Frutto di un’accettazione più o meno convinta, più o meno consapevole, più o meno rassegnata, l’attiva collaborazione dei settori scientifici è l’esito di una sistematica opera di persuasione, anche retorica, che conferma qualcosa di ben noto nella letteratura sull’argomento: ossia che la valutazione, come del resto tutti i dispositivi di controllo caratteristici dei nostri tempi («inspection age») e dei nostri sistemi sociali («audit society»), necessita di non essere avvertita come un corpo estraneo e invasivo ma come una prassi ovvia, naturale, che insomma non desti sorpresa. In prima battuta la direzione degli individui avviene oggi non più limitando direttamente le libertà, ma «liberando» autonome razionalità di auto-governo e autocontrollo (self-empowerment, self-management, self-accountability, ecc…) e, con esse, pratiche capillari di controllo reciproco: catene in cui ciascun anello sollecita quello vicino alla medesima condotta responsabile. Una volta acquisito l’habitus mentale adeguato («cambiare le menti», dice qualcuno) la macchina può partire; anzi, deve partire. Se una volta era nozione comune «Meglio nessuna valutazione che una cattiva valutazione», velocemente si è approdati al «Una valutazione è comunque necessaria» e adesso – ostinato di contro alle evidenze o rassegnato all’ineluttabile – campeggia il «Meglio anche la peggiore valutazione». Ma … meglio o peggio, buono e cattivo – in vista di cosa?

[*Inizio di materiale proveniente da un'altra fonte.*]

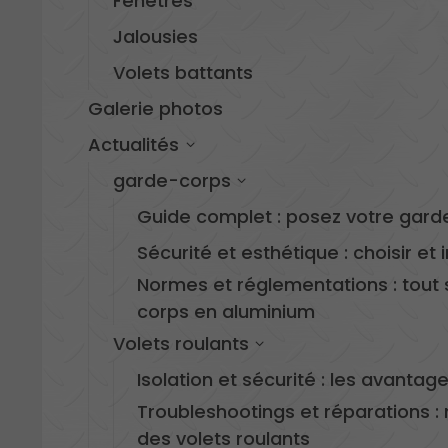
Fenêtres
Jalousies
Volets battants
Galerie photos
s
Actualités
garde-corps
Guide complet : posez votre ga
Sécurité et esthétique : choisir et
Normes et réglementations : tout
corps en aluminium
Volets roulants
Isolation et sécurité : les avanta
Troubleshootings et réparations :
des volets roulants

Ne La scienza come professione Max Weber parla dell’impossibilità di presentare «scientificamente un atteggiamento pratico, tranne il caso della discussione sui mezzi per uno scopo che si presuppone dato». Forse si dovrebbe partire da questa consapevolezza, unita alla consapevolezza che sempre, nell’atto di definire metri e misure, si pongono anche gli obiettivi. All’opposto, giudicare cosa sia meglio o peggio senza avere esplicitato in relazione a quale obiettivo, o senza avere neppure presente con chiarezza l’obiettivo, è un esercizio soltanto astratto, ma non per questo privo delle peggiori ricadute concrete.

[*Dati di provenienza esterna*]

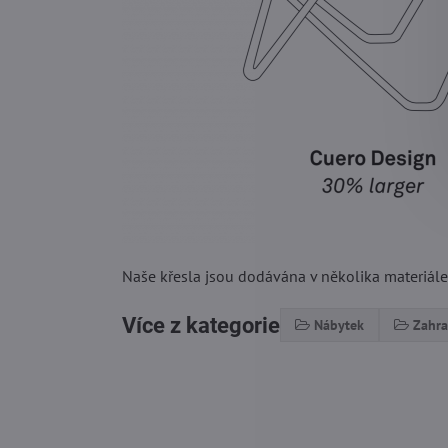
Naše křesla jsou dodávána v několika materiálec
Více z kategorie
Nábytek
Zahra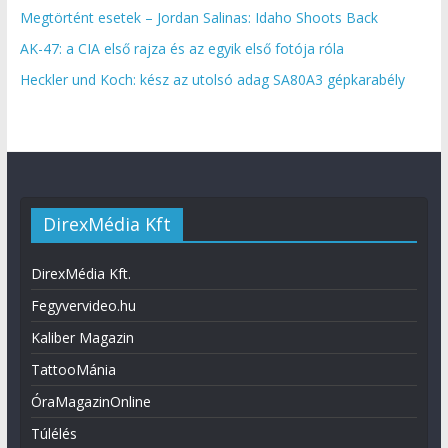
Megtörtént esetek – Jordan Salinas: Idaho Shoots Back
AK-47: a CIA első rajza és az egyik első fotója róla
Heckler und Koch: kész az utolsó adag SA80A3 gépkarabély
DirexMédia Kft
DirexMédia Kft.
Fegyvervideo.hu
Kaliber Magazin
TattooMánia
ÓraMagazinOnline
Túlélés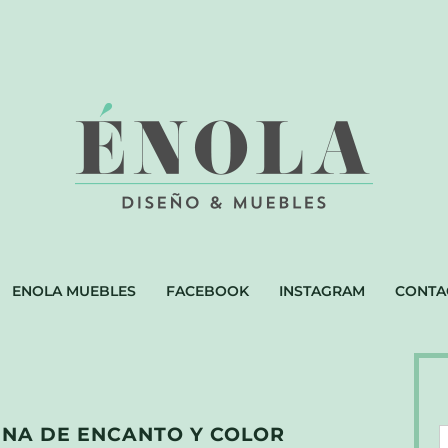
ENOLA MUEBLES
FACEBOOK
INSTAGRAM
CONTA
ENA DE ENCANTO Y COLOR
D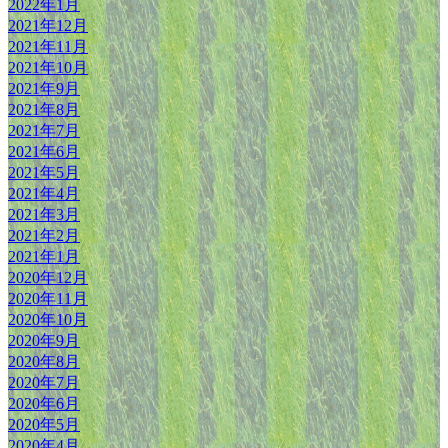
2022年1月
2021年12月
2021年11月
2021年10月
2021年9月
2021年8月
2021年7月
2021年6月
2021年5月
2021年4月
2021年3月
2021年2月
2021年1月
2020年12月
2020年11月
2020年10月
2020年9月
2020年8月
2020年7月
2020年6月
2020年5月
2020年4月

Rispetto a questioni del genere si avverte da noi un’insofferenza. Eppure altrove il dibattito scientifico sulla valutazione non guarda con sospetto agli aspetti teorici. Per esempio, capisce l’importanza – anche solo per evitare nella pratica gli errori più grossolani – di distinguere tra «valutazione ristretta» e «valutazione ampia», ciò che non corrisponde alla dicotomia elementare «valutazione interna» e «valutazione esterna», nel senso del riferimento al «chi» valuta (autovalutazione o agenzie terze), ma esprime una distinzione funzionale, riconducibile alla questione formale «Su quali basi normative si viene valutati?». La valutazione infatti (nesso ovvio a cui non sempre si pensa) opera in riferimento a valori. Bisogna quindi distinguere quali sono i valori che la guidano: se (valutazione ristretta) norme e valori costitutivi di una specifica disciplina scientifica – la quale sempre, in virtù di questo riferimento, premia o sanziona determinate azioni e risultati – oppure (valutazione ampia) la compagine di norme e valori di volta in volta dominanti nella società di appartenenza, certo non privi di influenza sulla scienza, ma in linea di principio distinti da quelli che vigono al suo interno.

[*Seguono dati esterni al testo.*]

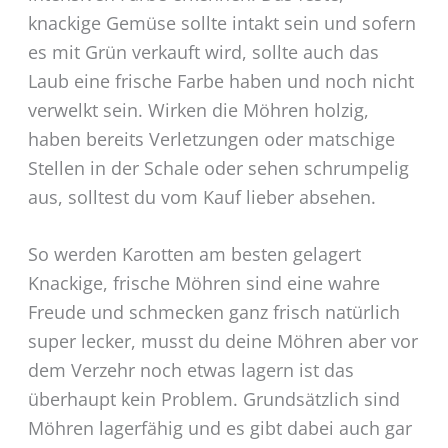
knackige Gemüse sollte intakt sein und sofern
es mit Grün verkauft wird, sollte auch das
Laub eine frische Farbe haben und noch nicht
verwelkt sein. Wirken die Möhren holzig,
haben bereits Verletzungen oder matschige
Stellen in der Schale oder sehen schrumpelig
aus, solltest du vom Kauf lieber absehen.
So werden Karotten am besten gelagert
Knackige, frische Möhren sind eine wahre
Freude und schmecken ganz frisch natürlich
super lecker, musst du deine Möhren aber vor
dem Verzehr noch etwas lagern ist das
überhaupt kein Problem. Grundsätzlich sind
Möhren lagerfähig und es gibt dabei auch gar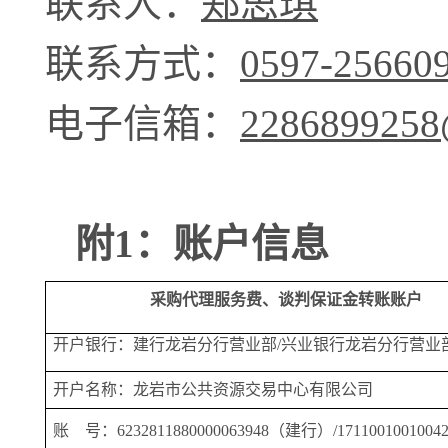
联系人：
郑思琪
联系方式：
0597-25660
电子信箱：
2286899258
附
1：账户信息
采购
代理服务费
、
谈判
保证金
转账
账户
开户银行：
建行龙岩分行营业部
/兴业银行龙岩分行营业
开户名称：
龙岩市公共资源交易中心有限公司
账
号：
6232811880000063948（建行）/171100100100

La distinzione diventa decisiva in questioni come l’allocazione delle risorse, le scelte relative alle aree di ricerca da promuovere o dismettere e i progetti da sostenere, la delineazione dei profili professio­nali da perseguire. Di fatto «l’organizzazione liberale della scienza», il principio per cui essa va lasciata autorganizzarsi sul presupposto della sua naturale fecondità per il progresso economico-sociale, si è ristretto a spazi d’élite. Con l’entrata in scena dei «legittimi portatori di interesse» e della parola d’ordine «value for money» (sono soldi pubblici, bisogna renderne conto pubblicamente), si ritiene giustificato indicare alla ricerca le vie da battere, i rami da tagliare, le relazioni da stringere, i modelli da assumere. Su queste materie parrebbe che le decisioni non possano essere rimesse a studiosi e scienziati, ma neppure – questo è il nodo – possano prescindere da loro. Ciò genera tensioni inevitabili, oggetto di una vera e propria assiologia del sapere scientifico.